Aleksei Semyonovich Kiselyov (Russian: Алексей Семёнович Киселёв) (1879 – October 30, 1937) was a Russian Bolshevik Party leader and Soviet official, of working-class extraction.[1]
Born near Ivanovo-Voznesensk, he joined the Russian Social Democratic Labour Party in 1898 working for the party in Ivanovo-Voznesensk, Moscow, Kharkov, Baku and Odessa. He was arrested on multiple occasions. In 1914, Kiselev joined the Central Committee of the party, and shortly thereafter he was arrested again and sent to Siberia by the Tsarist authorities.
Permitted to return to the west by the general amnesty of the February Revolution in 1917, Kiselev resumed his position on the Central Committee. He later became only a candidate (alternate) member of the Central Committee, and served this role from 1917 to 1934.
In 1920 Kiselev supported the Workers' Opposition, but conformed to party discipline when the group was banned. From 1923-1924 he served as a member of the presidium of the TSKK (Central Control Commission of the Communist Party).
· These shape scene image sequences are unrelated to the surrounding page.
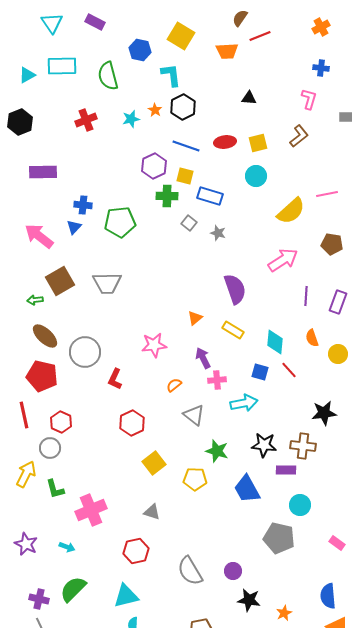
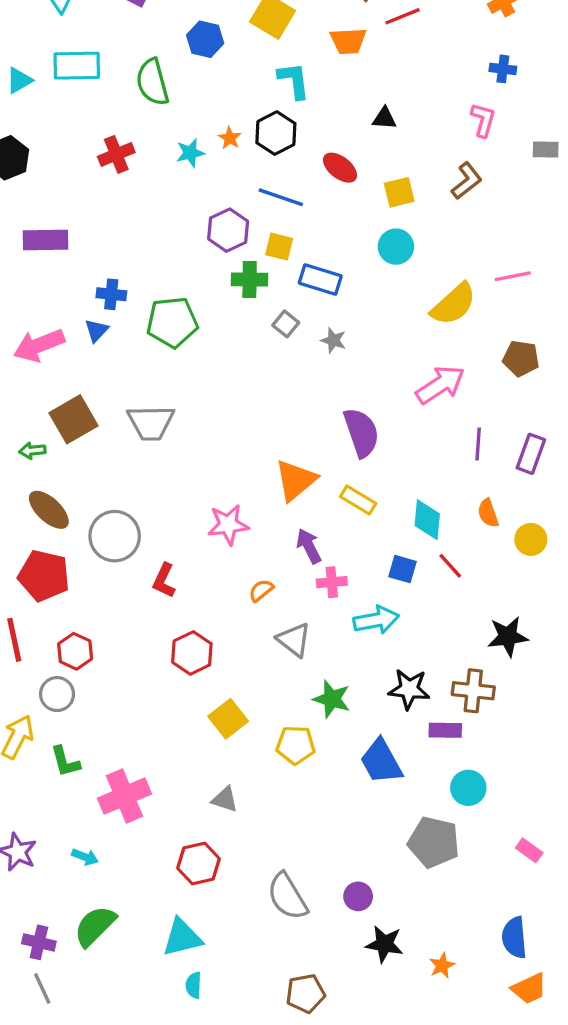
cyan L-shape: (171, 75) -> (294, 80), moved
red ellipse: (225, 142) -> (340, 168), moved, turned 45
pink arrow: (39, 236) -> (39, 345), turned -60
orange triangle: (195, 318) -> (296, 480), size x1.8

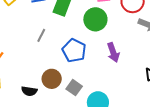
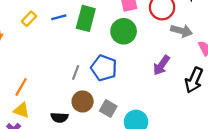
gray line: (41, 35) -> (76, 73), moved
purple arrow: (113, 52) -> (161, 65), moved, turned 60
In 1923 Kiselev also became the People's Commissar of the Workers' and Peasants' Inspection of the Russian SFSR, and a reserve member to the same role for the whole Soviet Union.[2] With Joseph Stalin in power, on September 7, 1937, after 20 years of service to the Soviet government, Kiselev was arrested for allegedly belonging to an "anti-Soviet counter-revolutionary organisation". Kiselev was almost immediately shot after his arrest (in Moscow).
He was among the first to be rehabilitated, in 1956 (at the very beginning of De-Stalinization).